**Goal of the exercise**
For the material below, return exactly the lines starting at the line containing "Evelyn (85, 1600)" and ending at the line containing "April 3, 2013 at 10:35 AM (130, 1443)", both ends included, and no others.

**Exercise inputs**
◆ ◆ ◆ ◆

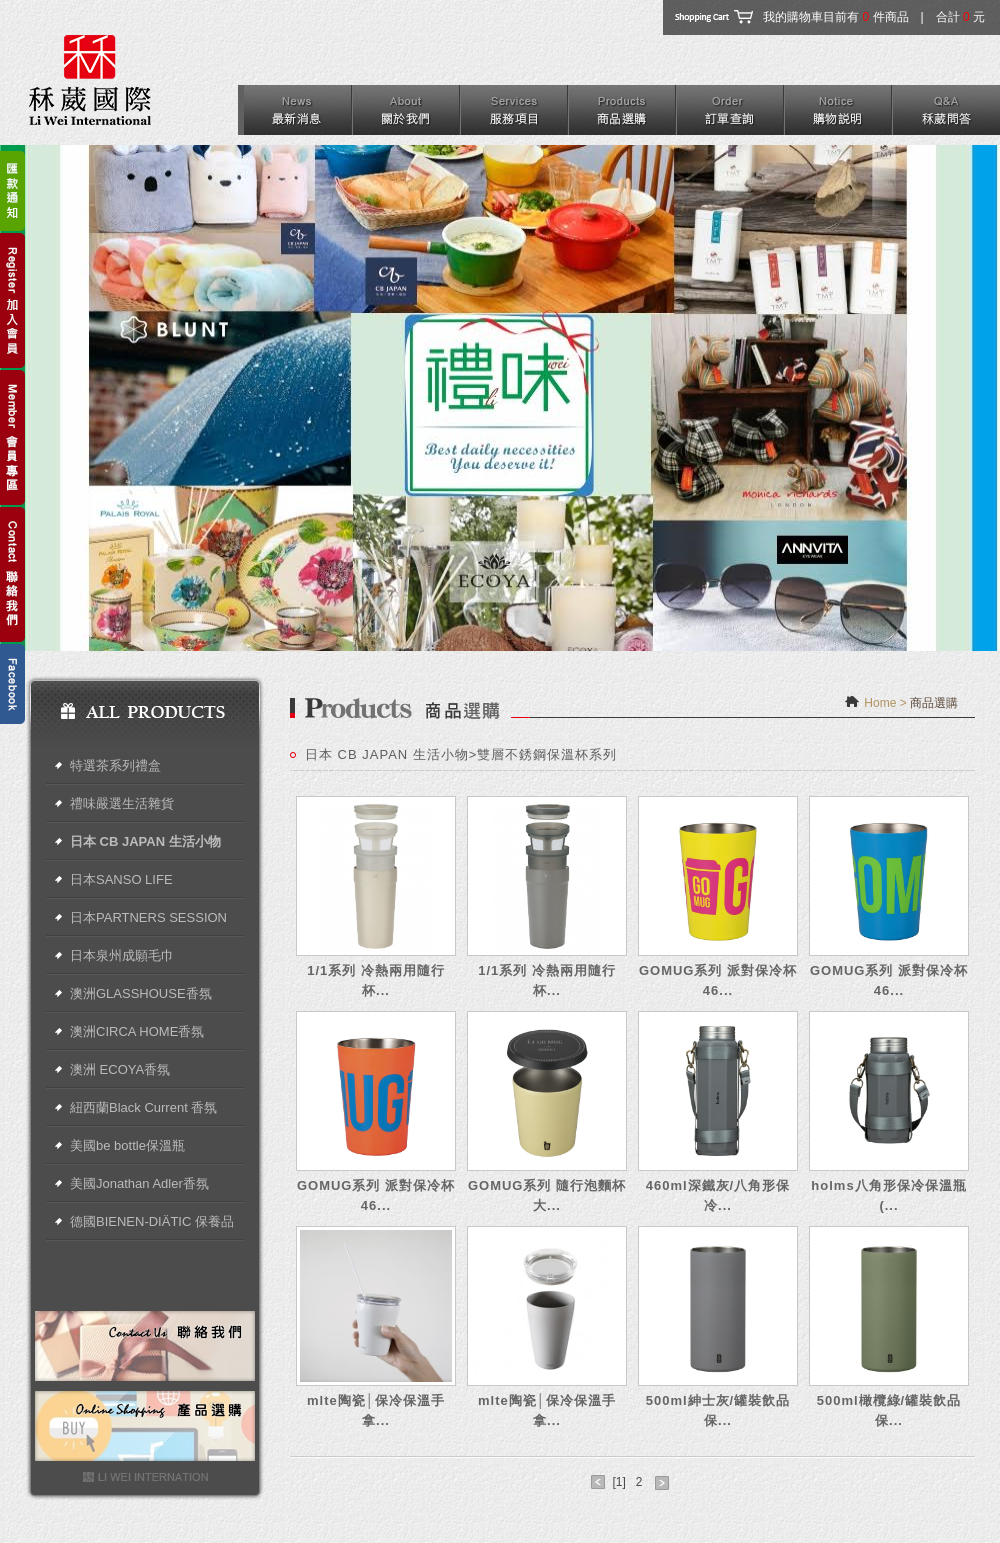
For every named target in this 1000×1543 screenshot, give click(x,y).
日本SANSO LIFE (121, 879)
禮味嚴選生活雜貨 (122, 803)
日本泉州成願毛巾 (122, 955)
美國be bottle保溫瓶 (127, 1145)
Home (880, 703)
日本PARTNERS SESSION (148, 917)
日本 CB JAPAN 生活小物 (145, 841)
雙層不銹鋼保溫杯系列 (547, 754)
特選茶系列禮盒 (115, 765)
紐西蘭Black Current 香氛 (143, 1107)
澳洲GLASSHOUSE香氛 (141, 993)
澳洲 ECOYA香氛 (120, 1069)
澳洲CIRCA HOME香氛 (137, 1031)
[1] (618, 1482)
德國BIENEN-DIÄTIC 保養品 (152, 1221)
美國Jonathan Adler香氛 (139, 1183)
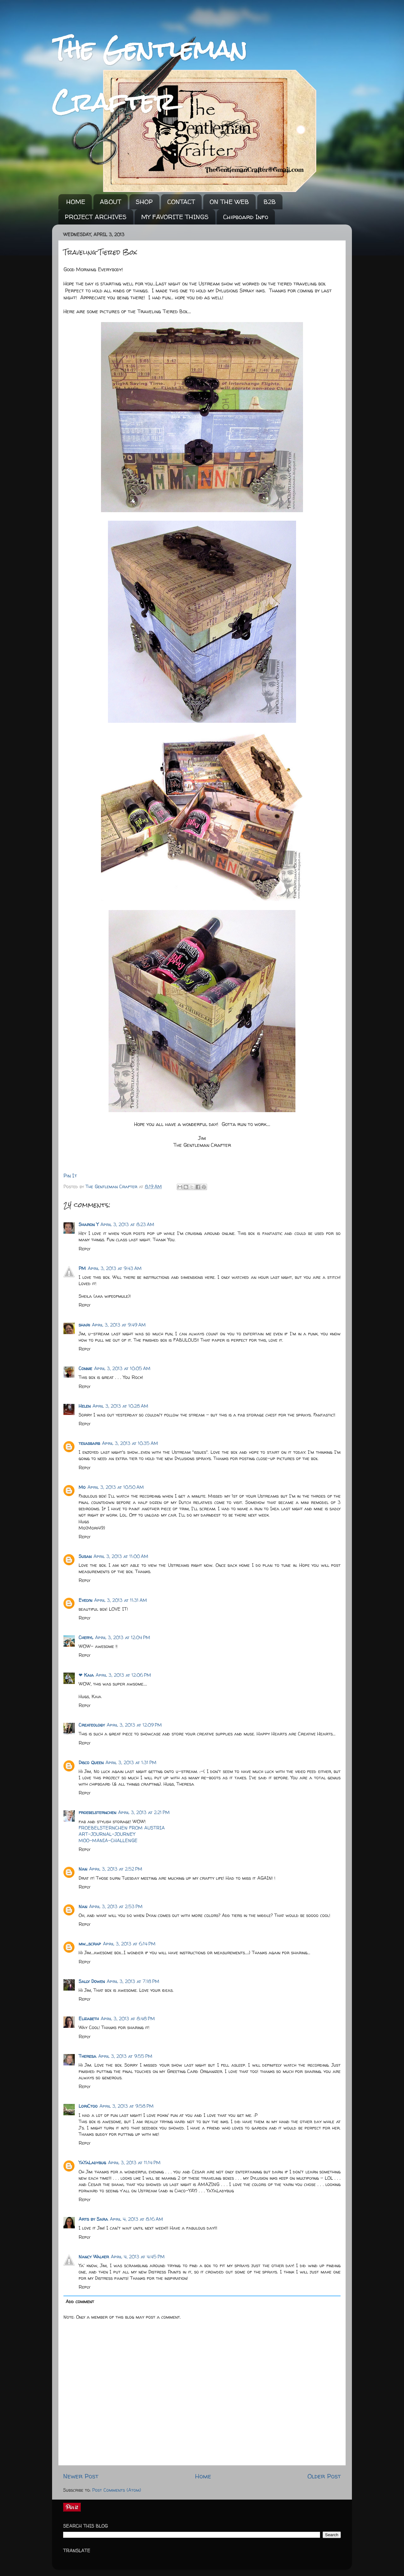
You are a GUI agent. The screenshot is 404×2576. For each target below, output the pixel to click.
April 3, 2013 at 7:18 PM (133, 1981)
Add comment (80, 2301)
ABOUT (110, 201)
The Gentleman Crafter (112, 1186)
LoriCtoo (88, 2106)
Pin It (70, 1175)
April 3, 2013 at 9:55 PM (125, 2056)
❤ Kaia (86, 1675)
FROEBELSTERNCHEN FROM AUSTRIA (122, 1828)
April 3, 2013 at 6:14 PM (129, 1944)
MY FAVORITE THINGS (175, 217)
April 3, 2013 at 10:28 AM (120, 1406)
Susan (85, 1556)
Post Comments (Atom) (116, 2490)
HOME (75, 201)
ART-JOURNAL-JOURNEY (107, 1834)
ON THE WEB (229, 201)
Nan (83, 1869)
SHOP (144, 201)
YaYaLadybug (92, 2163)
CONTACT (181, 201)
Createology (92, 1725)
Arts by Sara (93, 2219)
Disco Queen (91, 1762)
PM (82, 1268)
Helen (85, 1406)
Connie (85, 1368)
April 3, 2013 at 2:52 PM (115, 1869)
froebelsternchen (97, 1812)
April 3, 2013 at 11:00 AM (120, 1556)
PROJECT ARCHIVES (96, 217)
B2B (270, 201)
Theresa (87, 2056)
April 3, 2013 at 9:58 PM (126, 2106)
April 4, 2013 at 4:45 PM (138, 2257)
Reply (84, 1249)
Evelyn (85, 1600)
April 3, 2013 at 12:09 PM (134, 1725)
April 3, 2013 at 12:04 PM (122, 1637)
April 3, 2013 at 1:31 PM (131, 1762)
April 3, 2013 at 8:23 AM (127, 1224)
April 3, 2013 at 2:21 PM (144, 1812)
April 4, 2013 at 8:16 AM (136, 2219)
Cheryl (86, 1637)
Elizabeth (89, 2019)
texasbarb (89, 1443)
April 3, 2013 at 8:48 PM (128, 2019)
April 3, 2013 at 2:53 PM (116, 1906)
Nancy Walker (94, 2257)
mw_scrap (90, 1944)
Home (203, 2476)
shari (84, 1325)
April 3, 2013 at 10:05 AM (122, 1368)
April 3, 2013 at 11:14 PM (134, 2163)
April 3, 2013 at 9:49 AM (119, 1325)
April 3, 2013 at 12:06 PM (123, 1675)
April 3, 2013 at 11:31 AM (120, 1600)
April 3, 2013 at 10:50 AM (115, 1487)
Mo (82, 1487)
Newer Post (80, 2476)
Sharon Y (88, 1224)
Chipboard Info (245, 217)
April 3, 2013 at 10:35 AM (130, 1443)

◆ ◆ ◆ ◆

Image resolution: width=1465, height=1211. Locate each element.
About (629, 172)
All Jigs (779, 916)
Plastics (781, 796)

◆ ◆ ◆ ◆

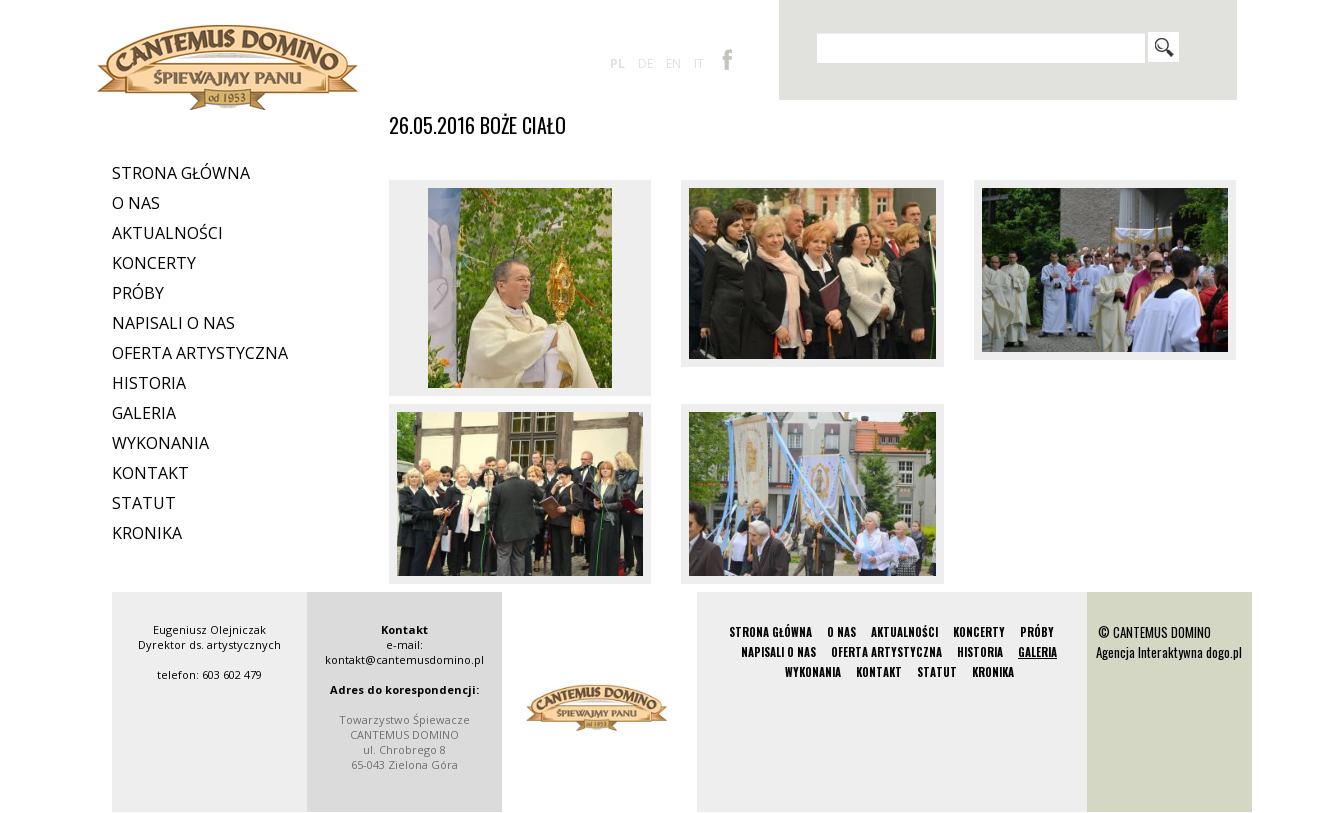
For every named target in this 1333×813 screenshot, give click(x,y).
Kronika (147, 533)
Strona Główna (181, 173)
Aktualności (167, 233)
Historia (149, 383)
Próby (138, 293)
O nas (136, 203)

◆ ◆ ◆ ◆

**Solution to this exercise**
Evelyn (85, 1600)
April 3, 2013 at 12:09 PM (134, 1725)
April 3, 2013 at 12:04 PM (122, 1637)
April 3, 2013 at 1:31 PM (131, 1762)
April 3, 2013 at 8:23 AM (127, 1224)
April 3, 2013 at 2:21 PM (144, 1812)
April 4, 2013 at 8:16 AM (136, 2219)
Cheryl (86, 1637)
Elizabeth (89, 2019)
texasbarb (89, 1443)
April 3, 2013 at 8:48 PM (128, 2019)
April 3, 2013 at 2:53 PM (116, 1906)
Nancy Walker (94, 2257)
mw_scrap (90, 1944)
Home (203, 2476)
shari (84, 1325)
April 3, 2013 at 10:05 AM (122, 1368)
April 3, 2013 at 11:14 PM (134, 2163)
April 3, 2013 at 9:49 AM (119, 1325)
April 3, 2013 at 12:06 PM (123, 1675)
April 3, 2013 at 11:31 AM (120, 1600)
April 3, 2013 at 10:50 AM (115, 1487)
Mo (82, 1487)
Newer Post (80, 2476)
Sharon Y (88, 1224)
Chipboard Info (245, 217)
April 3, 2013 at 10:35 AM (130, 1443)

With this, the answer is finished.